Within the records that follow, restate exactly the lines from the line with "Рейка правая Дуб" down to the line with "Classée parmi les", including both. Omit the pictures.

>>>

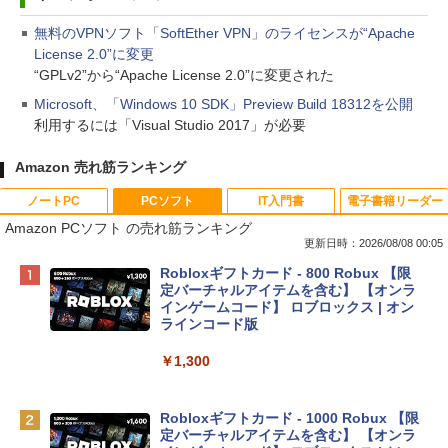
無料のVPNソフト「SoftEther VPN」のライセンスが“Apache
License 2.0”に変更
“GPLv2”から“Apache License 2.0”に変更された
Microsoft、「Windows 10 SDK」Preview Build 18312を公開
利用するには「Visual Studio 2017」が必要
Amazon 売れ筋ランキング
ノートPC
PCソフト
IT入門書
電子書籍リーダー
Amazon PCソフト の売れ筋ランキング
更新日時：2026/08/08 00:05
Apple 2026 MacBook Neo A18 Proチッ
Robloxギフトカード - 800 Robux 【限
プ搭載13インチノートブック：AIとAppl
定バーチャルアイテムを含む】 【オンラ
e Intelligence、Liquid Retinaディスプ
インゲームコード】 ロブロックス | オン
レイ、8GBメモリ、512GB SSD、1080p
ラインコード版
FaceTime HDカメラ、Touch ID - インデ
ィゴ + 3年延長 AppleCare+ for 13インチ
￥1,300
MacBook Neo(A18 Pro)|ダウンロード版
￥162,598
Robloxギフトカード - 1000 Robux 【限
定バーチャルアイテムを含む】 【オンラ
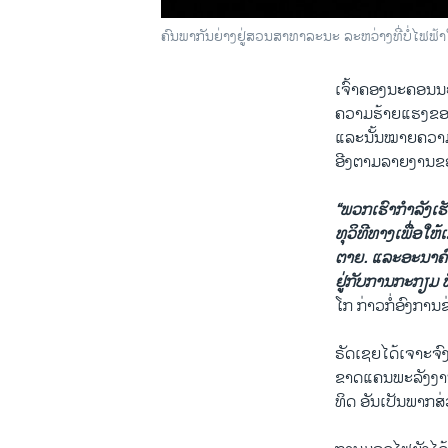
ຄົນ​ພາ​ກັນ​ຍ່າງ​ຢູ່​ສວນ​ສາ​ທາ​ລະ​ນະ ລະ​ຫວ່າງ​ທີ່​ບໍ່​ໄຟ​ຟ
ເຈົ້າຄອງ​ນະ​ຄອນນະ​ຄ
ຄວາມ​ຮ້າຍ​ແຮງ​ຂອງ​ລ
ແລະ​ນັ້ນ​ໝາຍ​ຄວາມ​
ອີງ​ຕາມ​ລາຍ​ງານ​ຂອ
“ພວກ​ເຮົາ​ກຳ​ລັງ​ເຮັດ
ທຸ​ວິ​ທີ​ທາງເພື່ອ​ໃຫ້ເ
ຕາຍ. ​ແລະ​ອະ​ນາ​ຄົ
ຢູ່​ກັບ​ການ​ກະ​ກຽມ ທ
ໂກ ກ່າວກໍ່​ອົງ​ການ​
ຣັດ​ເຊຍ​ໄດ້​ເຈາະ​ຈົງ
ຂາດ​ແຄນ​ພ​ະ​ລັງ​ງານ
ທິດ ອັນ​ເປັນ​ພາກ​ສ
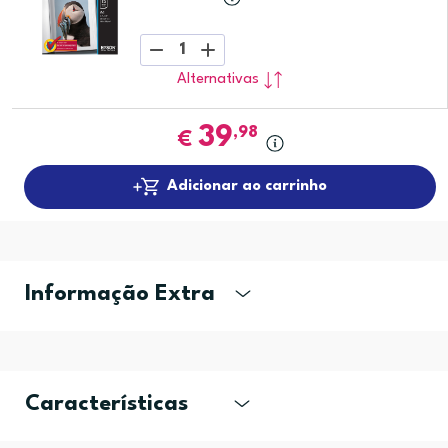
1
Alternativas
39
,98
€
Adicionar ao carrinho
Informação Extra
Características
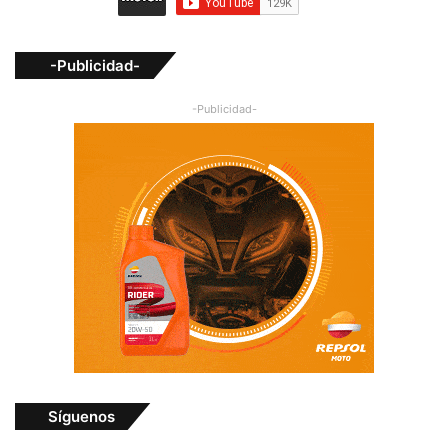
-Publicidad-
-Publicidad-
Síguenos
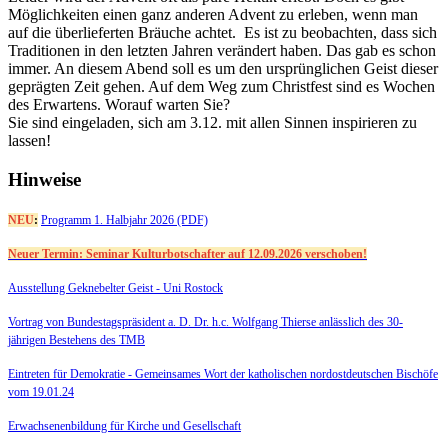
Möglichkeiten einen ganz anderen Advent zu erleben, wenn man
auf die überlieferten Bräuche achtet. Es ist zu beobachten, dass sich
Traditionen in den letzten Jahren verändert haben. Das gab es schon
immer. An diesem Abend soll es um den ursprünglichen Geist dieser
geprägten Zeit gehen. Auf dem Weg zum Christfest sind es Wochen
des Erwartens. Worauf warten Sie?
Sie sind eingeladen, sich am 3.12. mit allen Sinnen inspirieren zu
lassen!
Hinweise
NEU
:
Programm 1. Halbjahr 2026 (PDF)
Neuer Termin: Seminar Kulturbotschafter auf 12.09.2026 verschoben!
Ausstellung Geknebelter Geist - Uni Rostock
Vortrag von Bundestagspräsident a. D. Dr. h.c. Wolfgang Thierse anlässlich des 30-
jährigen Bestehens des TMB
Eintreten für Demokratie -
Gemeinsames Wort der katholischen nordostdeutschen Bischöfe
vom 19.01.24
Erwachsenenbildung für Kirche und Gesellschaft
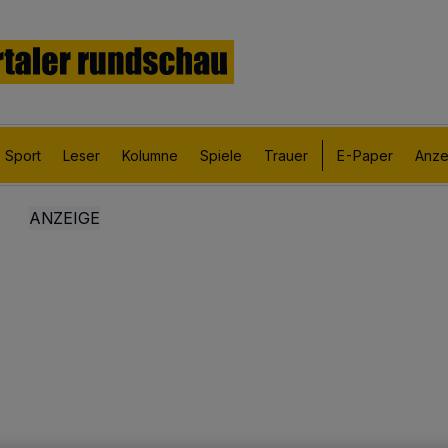
Sport
Leser
Kolumne
Spiele
Trauer
E-Paper
Anze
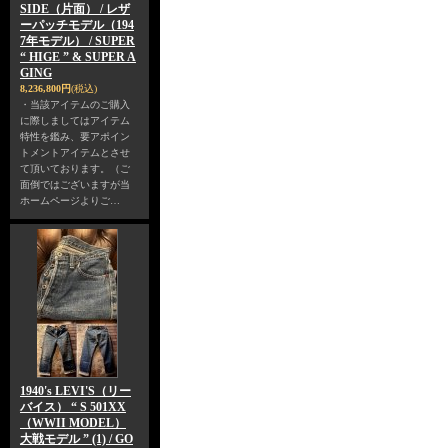
SIDE（片面） / レザ
ーパッチモデル（194
7年モデル） / SUPER
“ HIGE ” & SUPER A
GING
8,236,800円
(税込)
・当該アイテムのご購入
に際しましてはアイテム
特性を鑑み、要アポイン
トメントアイテムとさせ
て頂いております。（ご
面倒ではございますが当
ホームページよりご…
1940's LEVI'S（リー
バイス） “ S 501XX
（WWII MODEL）
大戦モデル ” (1) / GO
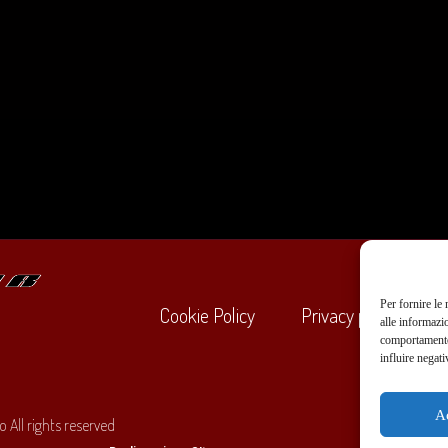
Per fornire le
Cookie Policy
Privacy policy
alle informazi
comportamento 
influire negati
+39
A
 All rights reserved
O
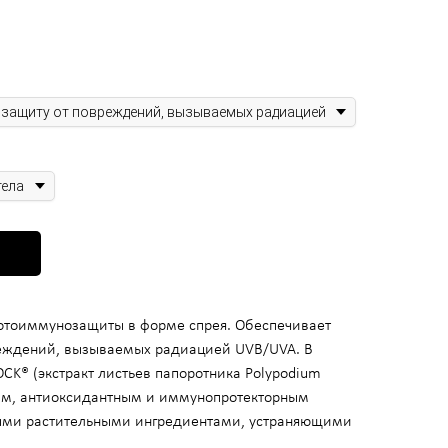
новой кислоты
оновой кислоты
луроновой кислоты
коллагенностимуляция, моделирование
отоиммунозащиты в форме спрея. Обеспечивает
еждений, вызываемых радиацией UVB/UVA. В
OCK® (экстракт листьев папоротника Polypodium
ым, антиоксидантным и иммунопротекторным
ными растительными ингредиентами, устраняющими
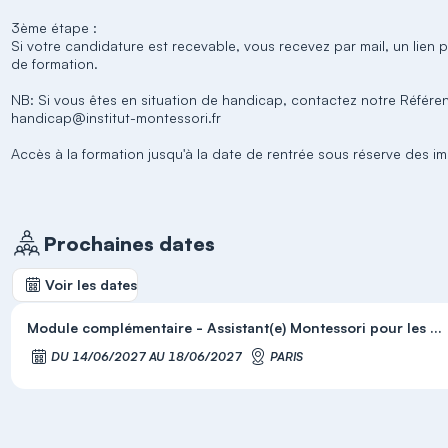
3ème étape :
Si votre candidature est recevable, vous recevez par mail, un lien 
de formation.
NB: Si vous êtes en situation de handicap, contactez notre Référen
handicap@institut-montessori.fr
Accès à la formation jusqu'à la date de rentrée sous réserve des im
Prochaines dates
Voir les dates
Module complémentaire - Assistant(e) Montessori pour les ...
DU 14/06/2027 AU 18/06/2027
PARIS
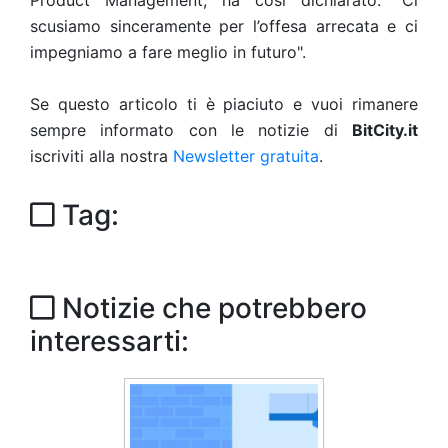
Product Management, ha così dichiarato: "Ci
scusiamo sinceramente per l’offesa arrecata e ci
impegniamo a fare meglio in futuro".
Se questo articolo ti è piaciuto e vuoi rimanere
sempre informato con le notizie di
BitCity.it
iscriviti alla nostra
Newsletter gratuita
.
Tag:
Notizie che potrebbero
interessarti:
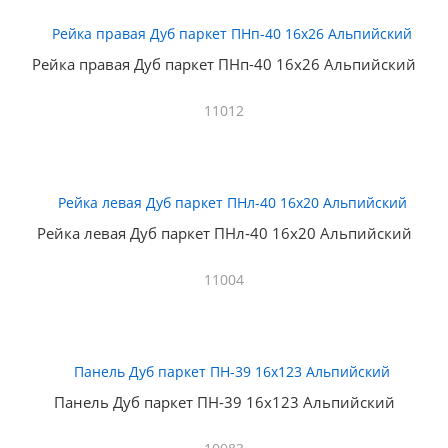
Рейка правая Дуб паркет ПНп-40 16х26 Альпийский
11012
Рейка левая Дуб паркет ПНл-40 16х20 Альпийский
11004
Панель Дуб паркет ПН-39 16х123 Альпийский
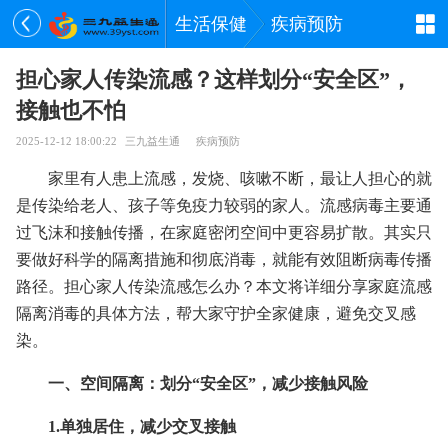
生活保健
疾病预防
担心家人传染流感？这样划分“安全区”，
接触也不怕
2025-12-12 18:00:22
三九益生通
疾病预防
家里有人患上流感，发烧、咳嗽不断，最让人担心的就
是传染给老人、孩子等免疫力较弱的家人。流感病毒主要通
过飞沫和接触传播，在家庭密闭空间中更容易扩散。其实只
要做好科学的隔离措施和彻底消毒，就能有效阻断病毒传播
路径。担心家人传染流感怎么办？本文将详细分享家庭流感
隔离消毒的具体方法，帮大家守护全家健康，避免交叉感
染。
一、空间隔离：划分“安全区”，减少接触风险
1.单独居住，减少交叉接触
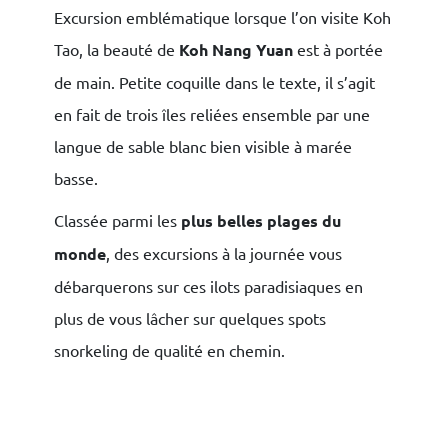
Excursion emblématique lorsque l’on visite Koh
Tao, la beauté de
Koh Nang Yuan
est à portée
de main. Petite coquille dans le texte, il s’agit
en fait de trois îles reliées ensemble par une
langue de sable blanc bien visible à marée
basse.
Classée parmi les
plus belles plages du
monde
, des excursions à la journée vous
débarquerons sur ces ilots paradisiaques en
plus de vous lâcher sur quelques spots
snorkeling de qualité en chemin.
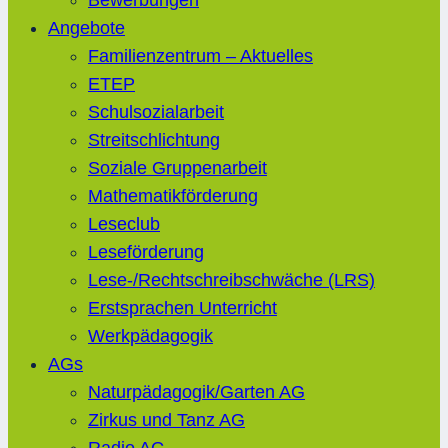
Bewerbungen
Angebote
Familienzentrum – Aktuelles
ETEP
Schulsozialarbeit
Streitschlichtung
Soziale Gruppenarbeit
Mathematikförderung
Leseclub
Leseförderung
Lese-/Rechtschreibschwäche (LRS)
Erstsprachen Unterricht
Werkpädagogik
AGs
Naturpädagogik/Garten AG
Zirkus und Tanz AG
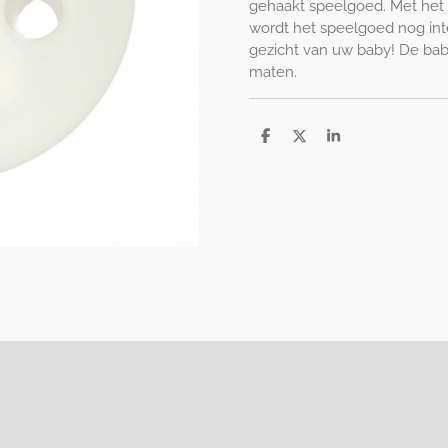
gehaakt speelgoed. Met het 
wordt het speelgoed nog int
gezicht van uw baby! De baby
maten.
D
D
S
e
e
h
l
e
a
e
l
r
n
e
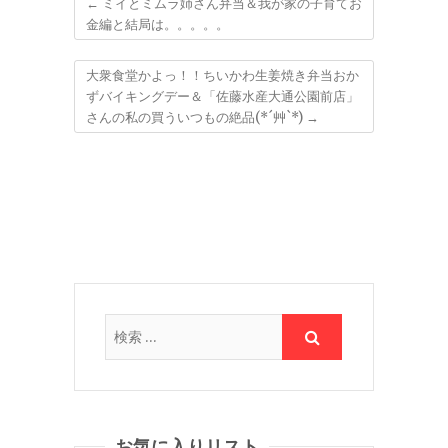
←
ミイとミムラ姉さん弁当＆我が家の子育てお
金編と結局は。。。。。
大衆食堂かよっ！！ちいかわ生姜焼き弁当おか
ずバイキングデー＆「佐藤水産大通公園前店」
さんの私の買ういつもの絶品(*´艸`*)
→
お気に入りリスト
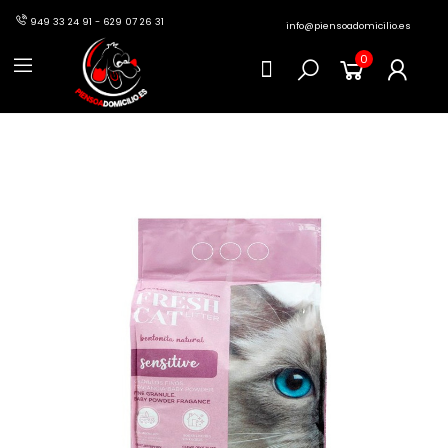
949 33 24 91 - 629 07 26 31
info@piensoadomicilio.es
0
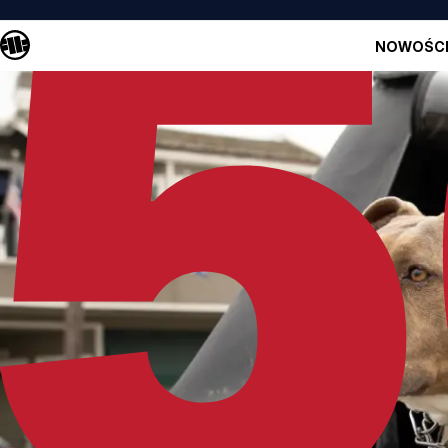
NOWOŚC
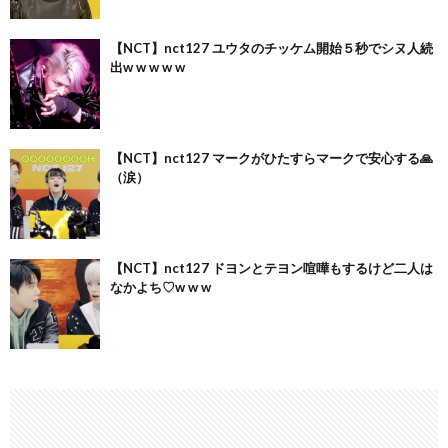
【NCT】nct127 ユウタのチッケム開始５秒でシヌ人続
出w w w w w
【NCT】nct127 マークがひたすらマークで安心する🙏
（涙）
【NCT】nct127 ドヨンとテヨン喧嘩もするけど二人は
なかよち♡w w w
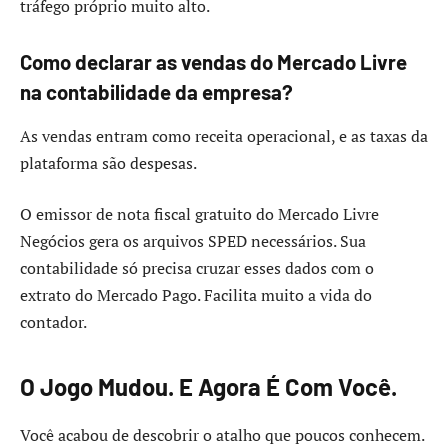
tráfego próprio muito alto.
Como declarar as vendas do Mercado Livre
na contabilidade da empresa?
As vendas entram como receita operacional, e as taxas da
plataforma são despesas.
O emissor de nota fiscal gratuito do Mercado Livre
Negócios gera os arquivos SPED necessários. Sua
contabilidade só precisa cruzar esses dados com o
extrato do Mercado Pago. Facilita muito a vida do
contador.
O Jogo Mudou. E Agora É Com Você.
Você acabou de descobrir o atalho que poucos conhecem.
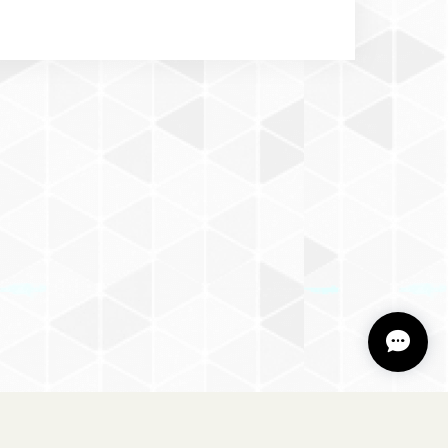
・犬服・ペット用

<<<

Final answer:
Рейка правая Дуб паркет ПНп-40 16х26 Альпийский
11012
Рейка левая Дуб паркет ПНл-40 16х20 Альпийский
11004
Панель Дуб паркет ПН-39 16х123 Альпийский
生活保健
疾病预防
担心家人传染流感？这样划分“安全区”，
接触也不怕
2025-12-12 18:00:22
三九益生通
疾病预防
家里有人患上流感，发烧、咳嗽不断，最让人担心的就
是传染给老人、孩子等免疫力较弱的家人。流感病毒主要通
过飞沫和接触传播，在家庭密闭空间中更容易扩散。其实只
要做好科学的隔离措施和彻底消毒，就能有效阻断病毒传播
路径。担心家人传染流感怎么办？本文将详细分享家庭流感
隔离消毒的具体方法，帮大家守护全家健康，避免交叉感
染。
一、空间隔离：划分“安全区”，减少接触风险
1.单独居住，减少交叉接触
Excursion emblématique lorsque l’on visite Koh
Tao, la beauté de
Koh Nang Yuan
est à portée
de main. Petite coquille dans le texte, il s’agit
en fait de trois îles reliées ensemble par une
langue de sable blanc bien visible à marée
basse.
Classée parmi les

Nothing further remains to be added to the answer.